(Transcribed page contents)
════════════════

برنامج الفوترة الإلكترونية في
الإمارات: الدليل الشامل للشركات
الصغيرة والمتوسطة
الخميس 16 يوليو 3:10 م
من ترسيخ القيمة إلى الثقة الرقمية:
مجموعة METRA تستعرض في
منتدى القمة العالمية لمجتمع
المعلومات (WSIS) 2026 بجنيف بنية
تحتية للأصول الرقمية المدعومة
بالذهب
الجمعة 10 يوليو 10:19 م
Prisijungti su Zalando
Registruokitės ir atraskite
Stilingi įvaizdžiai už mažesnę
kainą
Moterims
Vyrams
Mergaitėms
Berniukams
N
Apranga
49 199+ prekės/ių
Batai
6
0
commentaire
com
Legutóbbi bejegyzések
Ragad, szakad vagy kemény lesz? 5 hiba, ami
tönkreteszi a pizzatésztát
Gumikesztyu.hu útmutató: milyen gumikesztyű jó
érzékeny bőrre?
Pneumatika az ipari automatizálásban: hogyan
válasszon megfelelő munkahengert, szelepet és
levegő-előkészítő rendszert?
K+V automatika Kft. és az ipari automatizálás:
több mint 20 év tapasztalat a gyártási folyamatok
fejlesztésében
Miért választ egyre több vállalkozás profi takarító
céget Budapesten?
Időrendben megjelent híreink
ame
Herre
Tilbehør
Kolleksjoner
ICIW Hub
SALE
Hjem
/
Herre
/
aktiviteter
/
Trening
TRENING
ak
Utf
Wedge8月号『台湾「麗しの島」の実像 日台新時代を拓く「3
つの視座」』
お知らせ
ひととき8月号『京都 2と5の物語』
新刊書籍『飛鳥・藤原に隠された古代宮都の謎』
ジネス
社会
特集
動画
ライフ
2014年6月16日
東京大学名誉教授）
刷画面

════════════════

| What is needed |
The records are to be duplicated in full, with every word kept exactly.

| Answer area |
برنامج الفوترة الإلكترونية في
الإمارات: الدليل الشامل للشركات
الصغيرة والمتوسطة
الخميس 16 يوليو 3:10 م
من ترسيخ القيمة إلى الثقة الرقمية:
مجموعة METRA تستعرض في
منتدى القمة العالمية لمجتمع
المعلومات (WSIS) 2026 بجنيف بنية
تحتية للأصول الرقمية المدعومة
بالذهب
الجمعة 10 يوليو 10:19 م
Prisijungti su Zalando
Registruokitės ir atraskite
Stilingi įvaizdžiai už mažesnę
kainą
Moterims
Vyrams
Mergaitėms
Berniukams
N
Apranga
49 199+ prekės/ių
Batai
6
0
commentaire
com
Legutóbbi bejegyzések
Ragad, szakad vagy kemény lesz? 5 hiba, ami
tönkreteszi a pizzatésztát
Gumikesztyu.hu útmutató: milyen gumikesztyű jó
érzékeny bőrre?
Pneumatika az ipari automatizálásban: hogyan
válasszon megfelelő munkahengert, szelepet és
levegő-előkészítő rendszert?
K+V automatika Kft. és az ipari automatizálás:
több mint 20 év tapasztalat a gyártási folyamatok
fejlesztésében
Miért választ egyre több vállalkozás profi takarító
céget Budapesten?
Időrendben megjelent híreink
ame
Herre
Tilbehør
Kolleksjoner
ICIW Hub
SALE
Hjem
/
Herre
/
aktiviteter
/
Trening
TRENING
ak
Utf
Wedge8月号『台湾「麗しの島」の実像 日台新時代を拓く「3
つの視座」』
お知らせ
ひととき8月号『京都 2と5の物語』
新刊書籍『飛鳥・藤原に隠された古代宮都の謎』
ジネス
社会
特集
動画
ライフ
2014年6月16日
東京大学名誉教授）
刷画面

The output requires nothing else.